Curly turned away from Jackie and addressed Moe and Larry in their native language. Moe went over to the wall, picked up a long gaff that was hanging there, and used it to reach down and pry open the hatch at the bottom of the funnel. The room was instantly assailed by a fetid and primordial smell, from which everyone recoiled. Then, upon further instructions from their boss, Larry and Moe grabbed Jackie by either arm and dragged her over to the edge of the funnel, where they forced her to look down.

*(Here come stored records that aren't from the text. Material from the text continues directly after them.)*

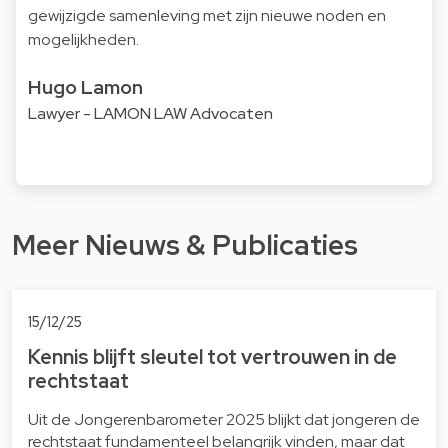
gewijzigde samenleving met zijn nieuwe noden en
mogelijkheden.
Hugo Lamon
Lawyer - LAMON LAW Advocaten
Meer Nieuws & Publicaties
15/12/25
Kennis blijft sleutel tot vertrouwen in de
rechtstaat
Uit de Jongerenbarometer 2025 blijkt dat jongeren de
rechtstaat fundamenteel belangrijk vinden, maar dat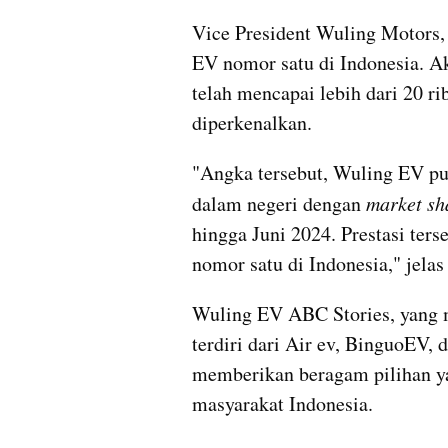
Vice President Wuling Motors,
EV nomor satu di Indonesia. Ak
telah mencapai lebih dari 20 rib
diperkenalkan.
"Angka tersebut, Wuling EV pu
dalam negeri dengan 
market sh
hingga Juni 2024. Prestasi ter
nomor satu di Indonesia," jelas 
Wuling EV ABC Stories, yang m
terdiri dari Air ev, BinguoEV,
memberikan beragam pilihan ya
masyarakat Indonesia.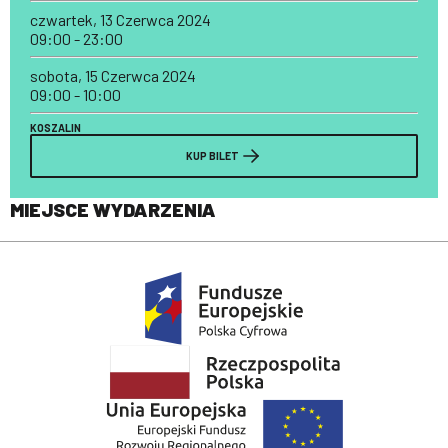
czwartek, 13 Czerwca 2024
09:00 - 23:00
sobota, 15 Czerwca 2024
09:00 - 10:00
KOSZALIN
KUP BILET
MIEJSCE WYDARZENIA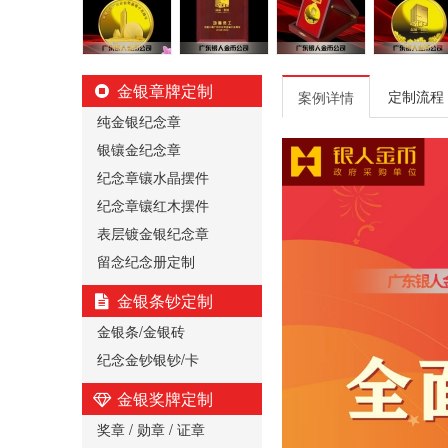
金银章牌定制
定制流程
案例详情
纯金银纪念章
银镶金纪念章
纪念章镶水晶摆件
纪念章镶红木摆件
表层镀金银纪念章
留念纪念册定制
金银条钞定制
金银条/金银砖
纪念金钞银钞/卡
金银奖牌定制
奖章 / 勋章 / 证章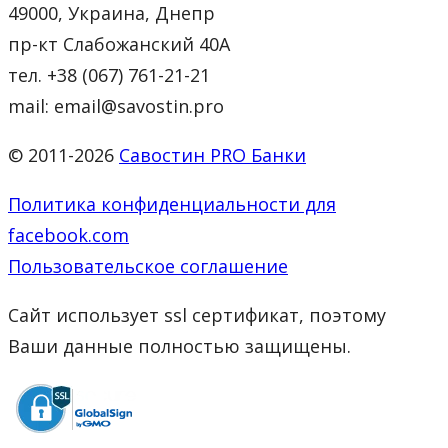
49000, Украина, Днепр
пр-кт Слабожанский 40А
тел. +38 (067) 761-21-21
mail: email@savostin.pro
© 2011-2026
Савостин PRO Банки
Политика конфиденциальности для
facebook.com
Пользовательское соглашение
Сайт использует ssl сертификат, поэтому
Ваши данные полностью защищены.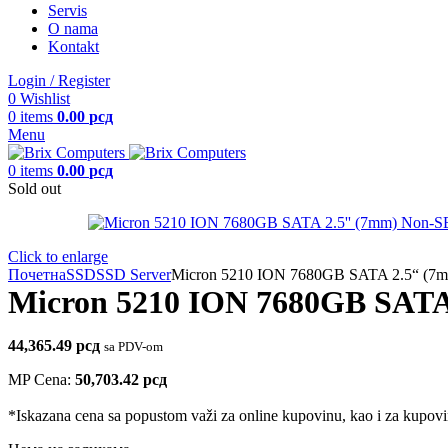
Servis
O nama
Kontakt
Login / Register
0
Wishlist
0
items
0.00
рсд
Menu
0
items
0.00
рсд
Sold out
Click to enlarge
Почетна
SSD
SSD Server
Micron 5210 ION 7680GB SATA 2.5“ (7m
Micron 5210 ION 7680GB SATA
44,365.49
рсд
sa PDV-om
MP Cena:
50,703.42
рсд
*Iskazana cena sa popustom važi za online kupovinu, kao i za kupovin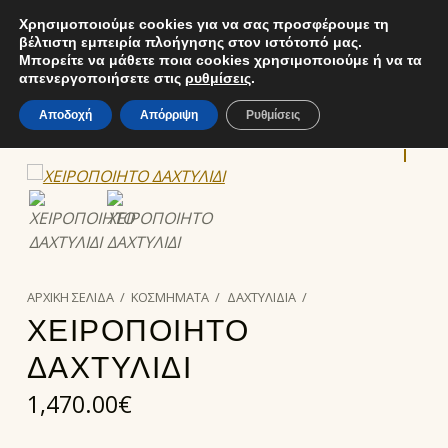
Χρησιμοποιούμε cookies για να σας προσφέρουμε τη
δέσποινα φύλλη
ΕΜΠΟΡΊΑ ΧΡΥΣΟΎ ΚΑΙ ΚΟΣΜΗΜΆΤΩΝ
βέλτιστη εμπειρία πλοήγησης στον ιστότοπό μας.
MENU
ΧΡΗΣΤΗΣ
ΚΑΛ
Μπορείτε να μάθετε ποια cookies χρησιμοποιούμε ή να τα
EL
απενεργοποιήσετε στις
ρυθμίσεις
.
Αποδοχή
Απόρριψη
Ρυθμίσεις
ΑΡΧΙΚΉ ΣΕΛΊΔΑ
/
ΚΟΣΜΗΜΑΤΑ
/
ΔΑΧΤΥΛΙΔΙΑ
/
ΧΕΙΡΟΠΟΙΗΤΟ
ΔΑΧΤΥΛΙΔΙ
1,470.00
€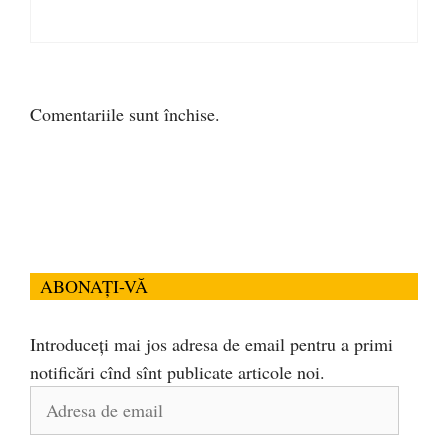
Comentariile sunt închise.
ABONAȚI-VĂ
Introduceți mai jos adresa de email pentru a primi
notificări cînd sînt publicate articole noi.
Adresa
de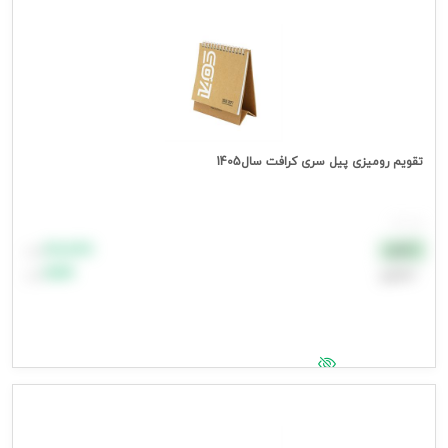
تقویم رومیزی پیل سری کرافت سال1405
هر عدد
۸۸٬۸۸۸
نقدی
تومان
اعتباری
۹۹٬۹۹۹
تومان
جهت مشاهده قیمت وارد شوید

The area below the base of the funnel was dark, but Jackie thought that she could detect movement down there. She heard a slithering, swishing sound multiplied many times and punctuated by some kind of ominous snapping sound. Jackie got the impression of scaly skin and prognathous jaws. And when she finally was able to pierce the darkness, she saw that the room below this one was a pit filled with crocodiles, all of them now snarling up at her with a look of hungry appraisal on their reptilian faces.
With a chill in the pit of her stomach, Jackie realized that it was feeding time at the zoo and the Three Stooges intended to serve her up as the entrée du jour unless she gave them the information they wanted.
Jackie tried to wrestle herself out of Moe and Larry’s grasp to put a little distance between herself and the edge of the funnel. But the floor here was slippery and gave no traction to Jackie’s high-heeled shoes. She found herself slipping off the rim. Moe and Larry held on as long as they could, then let her go so as not to be dragged into the pit along with her.
Jackie slowly slid down the incline toward the hole below. She grabbed on to the lip of the funnel and momentarily arrested her slide, but her fingers could find no solid purchase there. She looked up at Moe and Larry and croaked out, “Help me. Please.”
Moe and Larry looked to Curly, who was suddenly by their side. “Not unless you tell us what you’re doing here in Havana,” he called down to Jackie in a surprisingly reasonable tone of voice. “Does it have anything to do with William Walker’s treasure?”
Jackie couldn’t believe it. Walker’s treasure. She should have known that’s what they were after. Somehow they knew about it. It also explained why they had been after her in New Orleans. But little good that information was doing her now.
Moe retrieved the gaff and held it at the ready, waiting to hook Jackie and pull her back up should Curly give the word.
Her fingers slipped a little bit more, and she knew it was only a matter of seconds before she slid down the funnel into the crocodile pit and was torn to pieces by those ravenous creatures. It would be so easy to save herself. All she had to do was answer Curly’s questions. But that was unthinkable, given the pledge she had made to the CIA and her country. Her life was literally going down the drain.
And as she slid slowly, inexorably, down the slick incline of the funnel, with the Three Stooges waiting impassively above her and the hungry crocodiles waiting impatiently below, Jacqueline Lee Bouvier asked herself, For God’s sake, how did I get myself into this mess?